A finger tap of blanks reveals resonance - the wood sounds a note after the tap - not like a marimba, but a lower ringing pitch. Dead wood like beech will generally make a thwack, though even beech may become musical if it gets old enough.

Maple is far more resonant than beech, thus you don't generally see beech on good guitar necks.
 
so, I have to decide on body wood. I've already got four pre-cut les paul body blanks (that I cut and set aside as future light weight high resonance les paul special types). They are one piece honduran, but they came from a supplier here in the states who showed a nice clean flatsawn (quartered would be great, but that's not common with honduran these days, especially not in suitable density vs. heavy heart type that's good for furniture) piece and then sent something that was cut right next to the pith, and I don't want to spoil the rosewood with that.

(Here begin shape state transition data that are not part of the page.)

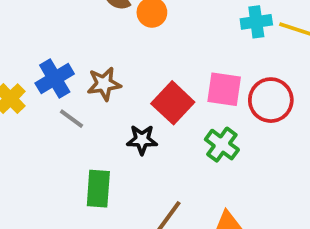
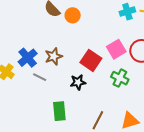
pink square: (224, 89) -> (116, 49), turned -30

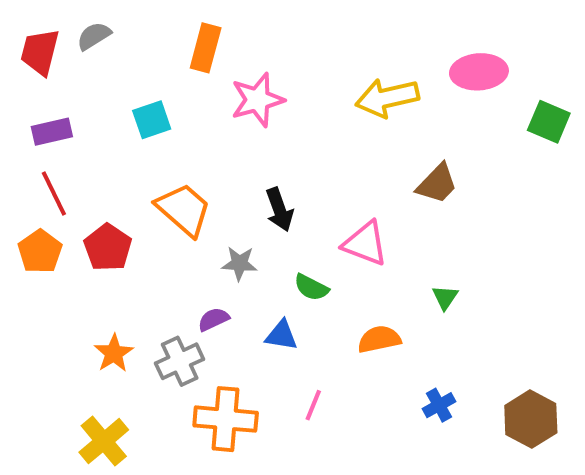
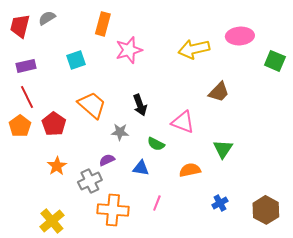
green triangle: (445, 297) -> (223, 149), size x1.5
orange star: (114, 353) -> (57, 166), moved

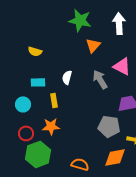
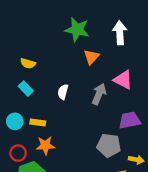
gray arrow: (100, 79) -> (99, 94), turned 54
cyan rectangle: (38, 82) -> (26, 89), moved, turned 48
yellow rectangle: (54, 100) -> (38, 122), moved, turned -72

I don't think limba will look right with this, and I also don't like to stain things, but I have a very suitable piece of limba in the right density range - I got it two years ago when some guy was selling wide limba on ebay. $170 for a board big enough literally to make three guitar body blanks and still make a couple of guitar necks.

So, having never actually seen it yet (never took it out of the box, which keeps it from getting filthy) other than the listing picture, I busted it out. It varies between dead quartered and 10 degrees off. So, quartered by anyones' reasonable definition.

So far, I'm thinking ceylon ebony for the fingerboard (a supplier threw one in for me with another bigger purchase), rosewood for the top and limba for the back. The limba that I've gotten is always soft for its density and filled with silica. This probably isn't any different - that almost makes a challenge to find one more abrasive wood for the neck.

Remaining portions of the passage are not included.